Task to carry out: Could you output only the lines from the one containing "Office Manager / Allroundsekretär (m/w/d)" through the last line of the data, both included?

Records provided:
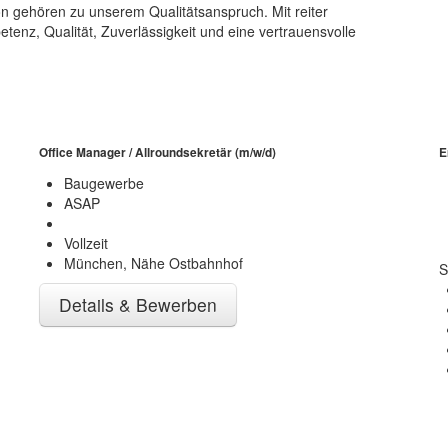
on gehören zu unserem Qualitätsanspruch. Mit reiter
tenz, Qualität, Zuverlässigkeit und eine vertrauensvolle
Office Manager / Allroundsekretär (m/w/d)
E
Baugewerbe
ASAP
Vollzeit
München, Nähe Ostbahnhof
S
Details & Bewerben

Result of this exercise:
Office Manager / Allroundsekretär (m/w/d)
E
Baugewerbe
ASAP
Vollzeit
München, Nähe Ostbahnhof
S
Details & Bewerben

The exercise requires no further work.